A slim, greenish brown band in a layer of clay clearly separates two key geologic eras all over the world, showing abnormally high microscopic concentrations of iridium, a rare dense, brittle element that best resists corrosion and bears a beautiful silvery burnish. It is prevalent in space rocks, like the six-mile wide object that slammed into the Yucatan about 66 million years ago, near the present day Mayan town of Chicxulub and cataclysmically changed life and Earth forever.
Discovered by chance in 1978, the crater emerged while the Mexican state-owned giant Pemex was meticulously mapping and searching the Gulf of Mexico for the best spots to strike oil. Popularly believed to be an asteroid rather than an icy comet, the violent impact literally shook the planet and left the telltale stripe that is now known as the K-Pg Boundary, formerly the K.T, separating the Cretaceous (K) and Paleogene (Pg) periods.

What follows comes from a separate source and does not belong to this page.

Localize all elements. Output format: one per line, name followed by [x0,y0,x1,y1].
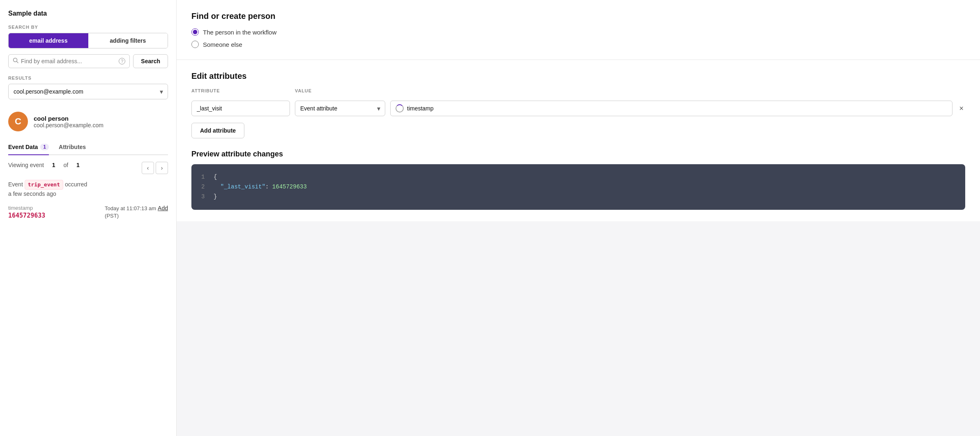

Widely accepted as the theory for the worldwide climate disruption and ensuing mass extinction event, in which 75% of the Earth’s plant and animal species died, including all non-avian dinosaurs, the shaded line marks their sudden extinction that consolidated the ascent of mammals and ultimately resulted in the evolution of modern humans.
The Upper Cretaceous, when it happened, is the second geological epoch in the Cretaceous, the last and longest of the three-segment Mesozoic Era. The famous Jurassic portion, 180 million to 140 million years ago was the perfect period for oil formation like the Cretaceous, 140 million to 66 million years ago.
Crude oil, a non-renewable “fossil fuel,” is so-called because it develops from the decomposing mostly planktonic remains of animals and plants that fell to the bottom of the sea or various bodies of brackish water. These end up repeatedly covered by mud and layers of sediment, causing them to change as the temperature and pressure rose, in the absence of oxygen. Eventually over time the levels morph into a dark, waxy substance, whose molecules crack, breaking up into shorter and lighter versions composed almost solely of carbon and hydrogen atoms. Depending on how liquid or gaseous this mixture is, it will eventually transform into either petroleum or natural gas.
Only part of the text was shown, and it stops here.